Conservative leaders in U.S. move to split Episcopal Church

Published 4:00 am Thursday, December 4, 2008

WHEATON, Ill. — Conservative Anglican leaders unveiled on Wednesday the constitution and laws for a new organization intended to replace the Episcopal Church as the American arm of the Anglican Communion, which has 77 million members worldwide.

The move is the most telling sign yet that the role of gay and lesbian Christians has torn apart the first church to appoint an openly gay bishop.

Central to the new organization’s constitution is a declaration that the Bible is regarded as the “final authority and unchangeable standard.”

Dubbed the Common Cause Partnership, the leaders represent 100,000 Anglicans who believe the 2003 consecration of New Hampshire Bishop V. Gene Robinson, an openly gay man in a long-term relationship, violated the authority of Scripture.

The constitution comes in the wake of a conference held in Israel last June with leaders from more than half of the world’s 77 million Anglicans. There, the leaders outlined their intentions to, in their view, reform, heal and revitalize the Anglican Communion by adhering to a more literal interpretation of the Bible.

Important step or no big deal?

“The public release of our draft constitution is an important concrete step toward the goal of a biblical, missionary and united Anglican Church in North America,” said Bishop Robert Duncan of Pittsburgh, moderator of Common Cause Partnership. Duncan was deposed by bishops in the Episcopal Church in September.

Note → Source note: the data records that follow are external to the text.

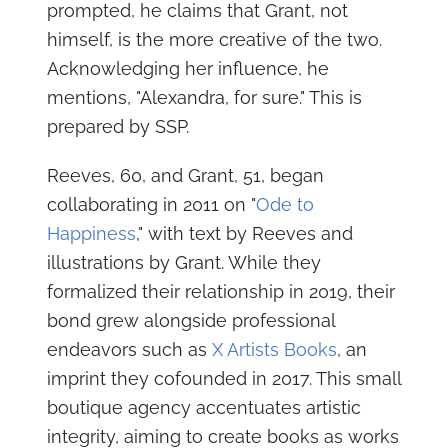
prompted, he claims that Grant, not
himself, is the more creative of the two.
Acknowledging her influence, he
mentions, "Alexandra, for sure." This is
prepared by SSP.
Reeves, 60, and Grant, 51, began
collaborating in 2011 on "
Ode to
Happiness
," with text by Reeves and
illustrations by Grant. While they
formalized their relationship in 2019, their
bond grew alongside professional
endeavors such as
X Artists Books
, an
imprint they cofounded in 2017. This small
boutique agency accentuates artistic
integrity, aiming to create books as works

But observers in the Episcopal Church, which has about 2 million members, say the event at Wheaton College, the same spot nearly 70 years ago where the Rev. Billy Graham began his evangelism, does not hold much significance for the rest of the Anglican Communion.

“I do not think Wednesday’s event is as big a deal as the organizers think it is,” said Rev. Ian Douglas of the Episcopal Divinity School. “Yet another threatened line in the sand.”

Theological lines

The new church is the first province to be drawn according to theological and not geographic boundaries — a dramatic departure from Anglican policy and procedure that may not get approval from the Archbishop of Canterbury Rowan Williams or other bodies that must OK it.

The new denomination will include four Episcopal dioceses that recently voted to break away from the Episcopal church — Pittsburgh; Fort Worth, Tex.; Quincy, Ill.; and San Joaquin, Calif. However, not all the parishes and Episcopalians in those four dioceses agreed to leave the Episcopal Church.

It also includes dozens of breakaway parishes in the U.S. and Canada that voted to do the same. The new church will absorb a handful of other splinter groups that left the Episcopal Church decades ago over issues such as the ordination of women or revisions to the Book of Common Prayer.